A Booming Success: Prairie Chickens and Trail Cameras
What looks like a chicken, lives in the prairie and has one of the most phenomenal displays of courtship in the animal kingdom? You guessed it, the greater prairie chicken (Tympanuchus cupido)! Earlier this spring, Snapshot Wisconsin teamed up with WDNR biologists in the Buena Vista Grasslands area to implement a prairie chicken trail camera monitoring project in Wisconsin.

Greater prairie chicken males display on “lekking” grounds, which typically consist of a mound just a little higher up than the surrounding area. The males strut their stuff, including tufts of feathers that look like ears and orange air sacs the males use to “boom”.
In the 1950’s, the greater prairie chicken was close to extinction in the state of Wisconsin. The WDNR, in partnership with conservation groups, established a prairie chicken management program.
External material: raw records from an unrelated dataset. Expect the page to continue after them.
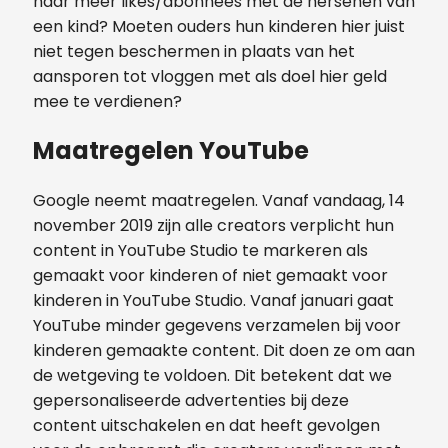
naar meer likes/abonnees met de hersenen van
een kind? Moeten ouders hun kinderen hier juist
niet tegen beschermen in plaats van het
aansporen tot vloggen met als doel hier geld
mee te verdienen?
Maatregelen YouTube
Google neemt maatregelen. Vanaf vandaag, 14
november 2019 zijn alle creators verplicht hun
content in YouTube Studio te markeren als
gemaakt voor kinderen of niet gemaakt voor
kinderen in YouTube Studio. Vanaf januari gaat
YouTube minder gegevens verzamelen bij voor
kinderen gemaakte content. Dit doen ze om aan
de wetgeving te voldoen. Dit betekent dat we
gepersonaliseerde advertenties bij deze
content uitschakelen en dat heeft gevolgen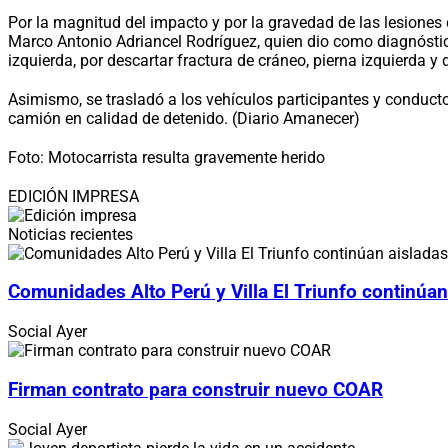
Por la magnitud del impacto y por la gravedad de las lesiones 
Marco Antonio Adriancel Rodríguez, quien dio como diagnóstico
izquierda, por descartar fractura de cráneo, pierna izquierda
Asimismo, se trasladó a los vehículos participantes y conducto
camión en calidad de detenido. (Diario Amanecer)
Foto: Motocarrista resulta gravemente herido
EDICIÓN IMPRESA
Noticias recientes
Comunidades Alto Perú y Villa El Triunfo continúan
Social
Ayer
Firman contrato para construir nuevo COAR
Social
Ayer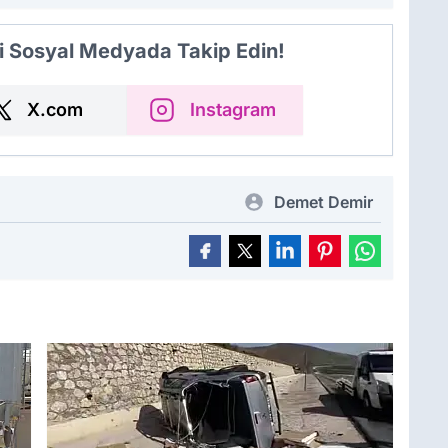
i Sosyal Medyada Takip Edin!
X.com
Instagram
Demet Demir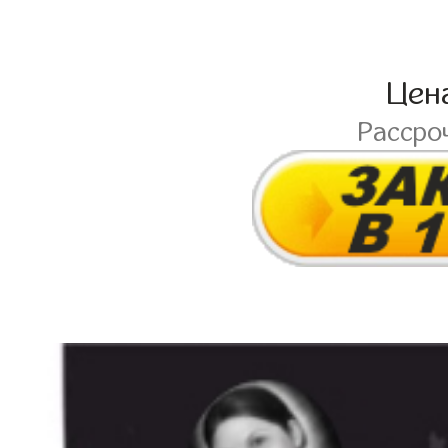
Цен
Рассро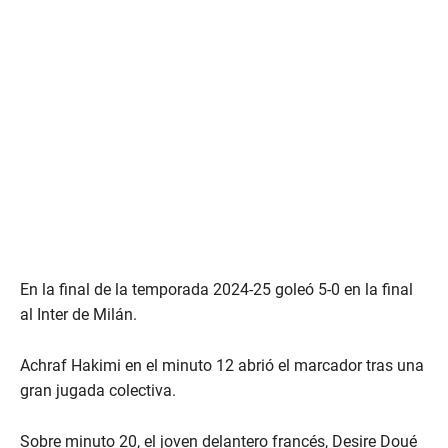
En la final de la temporada 2024-25 goleó 5-0 en la final
al Inter de Milán.
Achraf Hakimi en el minuto 12 abrió el marcador tras una
gran jugada colectiva.
Sobre minuto 20, el joven delantero francés, Desire Doué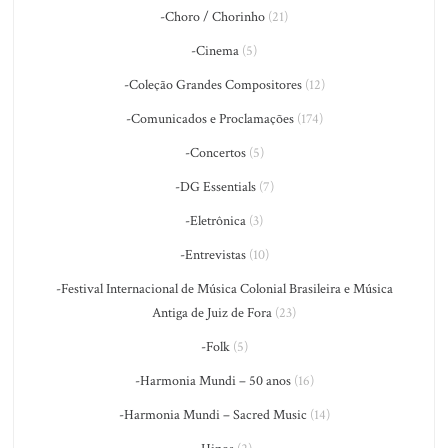
-Choro / Chorinho
(21)
-Cinema
(5)
-Coleção Grandes Compositores
(12)
-Comunicados e Proclamações
(174)
-Concertos
(5)
-DG Essentials
(7)
-Eletrônica
(3)
-Entrevistas
(10)
-Festival Internacional de Música Colonial Brasileira e Música
Antiga de Juiz de Fora
(23)
-Folk
(5)
-Harmonia Mundi – 50 anos
(16)
-Harmonia Mundi – Sacred Music
(14)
Every year in early spring, WDNR biologists begin thoroughly surveying known greater prairie chicken lekking grounds to track population size and locations of leks. The protection and monitoring of the species has helped the comeback of the prairie chicken in Wisconsin. Currently, a few thousand chickens can be found in the central part of the state.

Photo of a male greater prairie chicken taken from a Snapshot Wisconsin camera.
This year, Snapshot Wisconsin deployed 15 cameras to help supplement monitoring efforts. Trail cameras can efficiently and continuously survey known lekking grounds to count peak numbers of males at each lek.

Snapshot Wisconsin team members and WDNR biologists stand behind the traditional surveying blind and a Snapshot Wisconsin trail camera.
The team had a blast deploying trail cameras at lekking grounds. For those of you who own trail cameras, you may be familiar with the walk test. In the chicken camera test, we ended up crawling to test if a chicken would be detected on camera. This resulted in a lot grass in our clothes and an equal amount of laughter.